Work instructions - Scan the records for the line containing "Fluctuations of two"; extract it and all later lines, verbatim, through the end, and nothing before it.

━━ Records to process

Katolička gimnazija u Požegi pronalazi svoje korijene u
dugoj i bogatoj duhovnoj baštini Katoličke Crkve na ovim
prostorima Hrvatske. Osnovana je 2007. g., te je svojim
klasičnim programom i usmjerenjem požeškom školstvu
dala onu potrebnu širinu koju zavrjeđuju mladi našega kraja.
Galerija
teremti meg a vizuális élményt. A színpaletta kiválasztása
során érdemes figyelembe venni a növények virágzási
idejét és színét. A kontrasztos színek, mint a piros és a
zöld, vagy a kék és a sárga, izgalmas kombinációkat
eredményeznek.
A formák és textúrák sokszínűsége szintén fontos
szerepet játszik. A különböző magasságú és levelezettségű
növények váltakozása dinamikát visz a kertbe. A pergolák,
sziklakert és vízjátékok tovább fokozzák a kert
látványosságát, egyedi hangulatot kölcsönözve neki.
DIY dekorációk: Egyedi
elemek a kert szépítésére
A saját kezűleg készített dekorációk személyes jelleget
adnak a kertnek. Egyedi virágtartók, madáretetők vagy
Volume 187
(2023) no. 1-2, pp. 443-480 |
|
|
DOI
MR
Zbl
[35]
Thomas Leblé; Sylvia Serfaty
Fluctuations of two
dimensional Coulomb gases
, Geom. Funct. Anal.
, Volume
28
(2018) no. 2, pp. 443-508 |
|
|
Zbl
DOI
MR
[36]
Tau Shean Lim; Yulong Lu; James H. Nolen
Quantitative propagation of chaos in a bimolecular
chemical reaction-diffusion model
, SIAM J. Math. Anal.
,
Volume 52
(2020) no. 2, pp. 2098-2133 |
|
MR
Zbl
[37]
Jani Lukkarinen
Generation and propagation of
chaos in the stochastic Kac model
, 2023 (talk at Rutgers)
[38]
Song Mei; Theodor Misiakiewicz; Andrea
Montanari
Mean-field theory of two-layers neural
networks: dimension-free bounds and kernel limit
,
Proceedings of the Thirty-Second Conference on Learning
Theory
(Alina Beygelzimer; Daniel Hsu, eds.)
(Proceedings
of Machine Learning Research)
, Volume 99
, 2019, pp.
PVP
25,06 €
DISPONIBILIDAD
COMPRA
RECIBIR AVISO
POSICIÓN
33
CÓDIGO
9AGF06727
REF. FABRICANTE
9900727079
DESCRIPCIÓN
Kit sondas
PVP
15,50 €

━━━━

Solution to this problem -
Fluctuations of two
dimensional Coulomb gases
, Geom. Funct. Anal.
, Volume
28
(2018) no. 2, pp. 443-508 |
|
|
Zbl
DOI
MR
[36]
Tau Shean Lim; Yulong Lu; James H. Nolen
Quantitative propagation of chaos in a bimolecular
chemical reaction-diffusion model
, SIAM J. Math. Anal.
,
Volume 52
(2020) no. 2, pp. 2098-2133 |
|
MR
Zbl
[37]
Jani Lukkarinen
Generation and propagation of
chaos in the stochastic Kac model
, 2023 (talk at Rutgers)
[38]
Song Mei; Theodor Misiakiewicz; Andrea
Montanari
Mean-field theory of two-layers neural
networks: dimension-free bounds and kernel limit
,
Proceedings of the Thirty-Second Conference on Learning
Theory
(Alina Beygelzimer; Daniel Hsu, eds.)
(Proceedings
of Machine Learning Research)
, Volume 99
, 2019, pp.
PVP
25,06 €
DISPONIBILIDAD
COMPRA
RECIBIR AVISO
POSICIÓN
33
CÓDIGO
9AGF06727
REF. FABRICANTE
9900727079
DESCRIPCIÓN
Kit sondas
PVP
15,50 €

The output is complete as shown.